Introduction: Myeloma is characterised by progressively shorter durations of remission due to the emergence of resistant clones. BCMA targeting BiTEs represent a novel class of drugs, which have shown promise in patients with RRMM. However, there is limited data on their use in the real-world setting.

Methods: We retrospectively analysed the responses and adverse effects of all patients enrolled onto the compassionate access schemes for teclistamab (TEC) and elranatamab (ELRA) at a large teaching hospital in England.16 patients started TEC between November 2022 and January 2023 and 6 patients commenced ELRA between April and May 2023.

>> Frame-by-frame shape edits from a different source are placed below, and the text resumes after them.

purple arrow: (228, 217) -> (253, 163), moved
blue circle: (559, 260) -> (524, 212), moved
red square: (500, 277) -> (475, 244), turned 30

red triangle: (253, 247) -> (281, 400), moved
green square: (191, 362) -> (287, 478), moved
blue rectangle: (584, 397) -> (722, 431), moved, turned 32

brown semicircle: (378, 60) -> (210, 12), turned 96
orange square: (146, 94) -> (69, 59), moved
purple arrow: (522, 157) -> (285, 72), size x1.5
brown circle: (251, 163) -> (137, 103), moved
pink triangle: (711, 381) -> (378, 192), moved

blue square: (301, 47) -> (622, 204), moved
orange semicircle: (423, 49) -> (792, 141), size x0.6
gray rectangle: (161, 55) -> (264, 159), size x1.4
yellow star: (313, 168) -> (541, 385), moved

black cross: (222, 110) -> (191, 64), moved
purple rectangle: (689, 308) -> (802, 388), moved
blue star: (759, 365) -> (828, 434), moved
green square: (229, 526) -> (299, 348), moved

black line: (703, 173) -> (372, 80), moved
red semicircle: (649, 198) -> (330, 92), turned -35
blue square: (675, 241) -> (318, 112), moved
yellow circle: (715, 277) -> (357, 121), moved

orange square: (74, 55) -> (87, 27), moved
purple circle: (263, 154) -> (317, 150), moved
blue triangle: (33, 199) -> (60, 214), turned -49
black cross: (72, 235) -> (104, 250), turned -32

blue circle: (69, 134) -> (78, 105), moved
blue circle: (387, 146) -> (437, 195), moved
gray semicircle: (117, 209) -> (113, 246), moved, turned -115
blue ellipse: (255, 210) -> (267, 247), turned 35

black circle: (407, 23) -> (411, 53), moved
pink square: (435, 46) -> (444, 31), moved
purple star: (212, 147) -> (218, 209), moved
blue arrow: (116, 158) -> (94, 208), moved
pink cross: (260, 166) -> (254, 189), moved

Results: The median age of the patients was 67 years (range 48-79). Median number of prior lines of therapy was 5 (range 3-7). All patients were triple class exposed.17/22 (77%), 22/22 (100%) and 21/22 (96%) patients were refractory to proteasome inhibitors, IMiDs and ≥1 anti-CD38 monoclonal antibody and 18/22 (82%) had a prior stem cell transplant. 16/22 (73%) were triple class refractory.

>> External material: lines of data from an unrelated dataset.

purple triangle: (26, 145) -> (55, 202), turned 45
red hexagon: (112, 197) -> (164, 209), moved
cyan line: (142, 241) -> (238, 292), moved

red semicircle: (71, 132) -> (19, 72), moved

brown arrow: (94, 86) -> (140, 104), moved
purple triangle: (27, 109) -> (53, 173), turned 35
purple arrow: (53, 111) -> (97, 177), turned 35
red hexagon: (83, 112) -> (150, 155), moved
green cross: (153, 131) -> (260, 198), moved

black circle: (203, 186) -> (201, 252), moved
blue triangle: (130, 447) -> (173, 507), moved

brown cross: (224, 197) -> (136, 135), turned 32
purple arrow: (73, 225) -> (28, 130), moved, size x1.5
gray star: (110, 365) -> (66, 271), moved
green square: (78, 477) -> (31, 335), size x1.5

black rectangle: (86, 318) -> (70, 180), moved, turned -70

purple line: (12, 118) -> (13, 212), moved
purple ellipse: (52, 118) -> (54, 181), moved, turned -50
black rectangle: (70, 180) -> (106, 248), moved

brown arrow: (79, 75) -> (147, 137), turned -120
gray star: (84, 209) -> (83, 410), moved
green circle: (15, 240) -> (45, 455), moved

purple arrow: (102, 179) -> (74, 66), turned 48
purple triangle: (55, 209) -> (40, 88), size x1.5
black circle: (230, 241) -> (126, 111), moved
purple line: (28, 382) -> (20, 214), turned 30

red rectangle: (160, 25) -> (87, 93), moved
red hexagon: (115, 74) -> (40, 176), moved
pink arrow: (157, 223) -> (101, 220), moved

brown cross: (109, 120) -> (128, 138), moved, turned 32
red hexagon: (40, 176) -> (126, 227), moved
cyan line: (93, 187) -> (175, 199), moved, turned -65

The overall response rate (ORR) was 59%; 9/16 (56%) TEC treated patients and 4/6 (67%) ELRA treated patients achieved ≥partial response (PR). 8/22 (36%) patients achieved a complete response without bone marrow confirmation (nCR). In the 7 patients who had previously been treated with belantamab mafodotin the ORR was 71%. After a median follow-up of 6.6 months, the median progression free survival is 7.4 months and is not mature after censoring data for 12 patients.

14/22 (64%) patients have experienced at least one infectious episode (≥grade 3 in 41%). 6/22 (27%) patients have died; 4/22 (18%) have died due to progressive disease and 2/22 (9%) have died due to sepsis. Both infectious deaths were due to soft tissue infections and occurred in patients who had responded to a BiTE (one was in nCR and the second was in a PR). 12/22 (55%) patients developed neutropenia (grade 3/4 in 45%). All patients had immune paresis.

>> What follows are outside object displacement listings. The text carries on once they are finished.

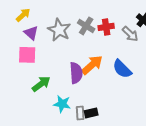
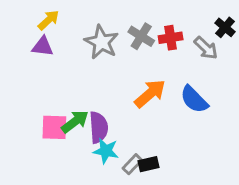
purple triangle: (31, 33) -> (43, 47), moved, turned -35
pink square: (27, 55) -> (54, 127), moved
purple semicircle: (76, 73) -> (99, 127), moved
gray rectangle: (80, 113) -> (132, 164), turned 48

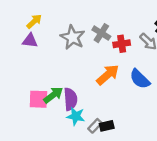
red cross: (171, 38) -> (122, 44), moved

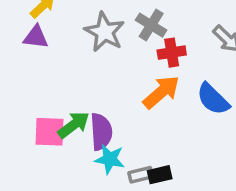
red cross: (122, 44) -> (172, 53), moved
gray rectangle: (95, 126) -> (141, 175), turned 32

11/22 (50%) patients experienced CRS (all grade 1/2) ICANS was observed in 3/22 (14%) patients. In 2/22 (9%) patients the maximum ICANS severity was grade 1 and in 1/22 (5%) patients it was grade 3. 2/6 (33%) patients treated with ELRA developed grade 3 anorexia; this has led to treatment interruption in one patient. Anorexia was not due to chronic infection. 3/22 (14%) patients have reported headache; this has led to treatment discontinuation in one patient. 1/6 (17%) of the ELRA treated patients developed acute kidney injury due to tumour lysis syndrome.

Conclusions: In conclusion, the ORR observed in this real-world cohort is similar to those reported previously. The rate of significant anorexia in this study was higher than reported previously, so close attention should be paid to nutritional status. Infection rates were high, so further studies are needed to help us understand the optimal dosing schedule for patients in remission and infection prophylaxis regimens, particularly as two deaths in remission due to soft tissue infections were observed.